**Records for processing:**
════════════════════
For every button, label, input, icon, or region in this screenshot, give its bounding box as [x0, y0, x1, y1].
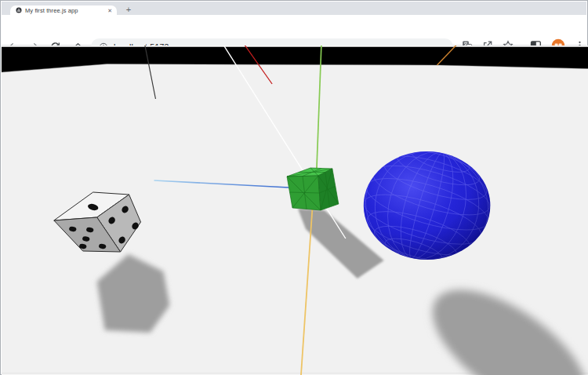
sphere-shading [364, 151, 491, 260]
tab-title: My first three.js app [25, 7, 106, 14]
new-tab-button[interactable]: + [123, 5, 134, 15]
tab-my-first-threejs-app[interactable]: My first three.js app ✕ [10, 5, 117, 15]
canvas-top-strip [2, 46, 588, 47]
tab-close-icon[interactable]: ✕ [106, 8, 114, 13]
threejs-canvas[interactable] [2, 46, 588, 375]
toolbar: localhost:5173 [2, 15, 586, 46]
scene [2, 46, 588, 375]
green-cube [287, 168, 339, 210]
threejs-favicon-icon [16, 7, 22, 13]
browser-window: My first three.js app ✕ + [0, 0, 588, 375]
tab-strip: My first three.js app ✕ + [2, 2, 586, 15]
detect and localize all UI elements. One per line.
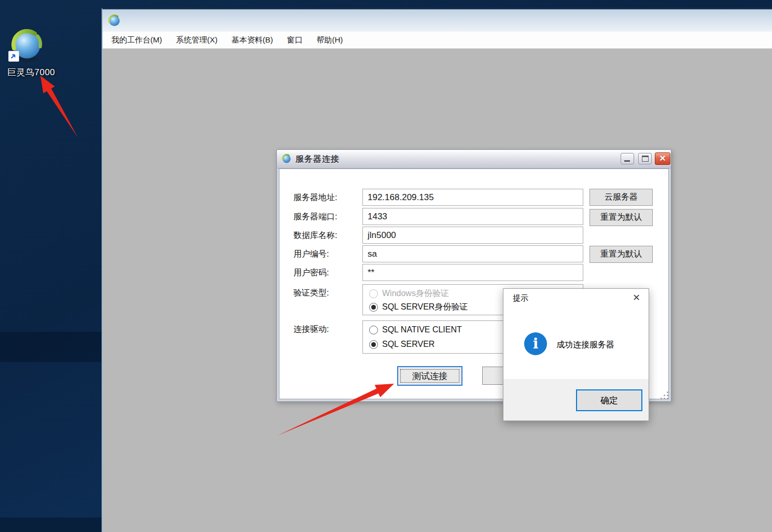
════════════════════
**What the exercise asks:** Could you copy every record above exactly, leaving out the pictures?

**Answer space:**
For every button, label, input, icon, or region in this screenshot, give its bounding box as [x0, y0, x1, y1].
sphere-shading [364, 151, 491, 260]
tab-title: My first three.js app [25, 7, 106, 14]
new-tab-button[interactable]: + [123, 5, 134, 15]
tab-my-first-threejs-app[interactable]: My first three.js app ✕ [10, 5, 117, 15]
canvas-top-strip [2, 46, 588, 47]
tab-close-icon[interactable]: ✕ [106, 8, 114, 13]
threejs-canvas[interactable] [2, 46, 588, 375]
toolbar: localhost:5173 [2, 15, 586, 46]
scene [2, 46, 588, 375]
green-cube [287, 168, 339, 210]
threejs-favicon-icon [16, 7, 22, 13]
browser-window: My first three.js app ✕ + [0, 0, 588, 375]
tab-strip: My first three.js app ✕ + [2, 2, 586, 15]
detect and localize all UI elements. One per line.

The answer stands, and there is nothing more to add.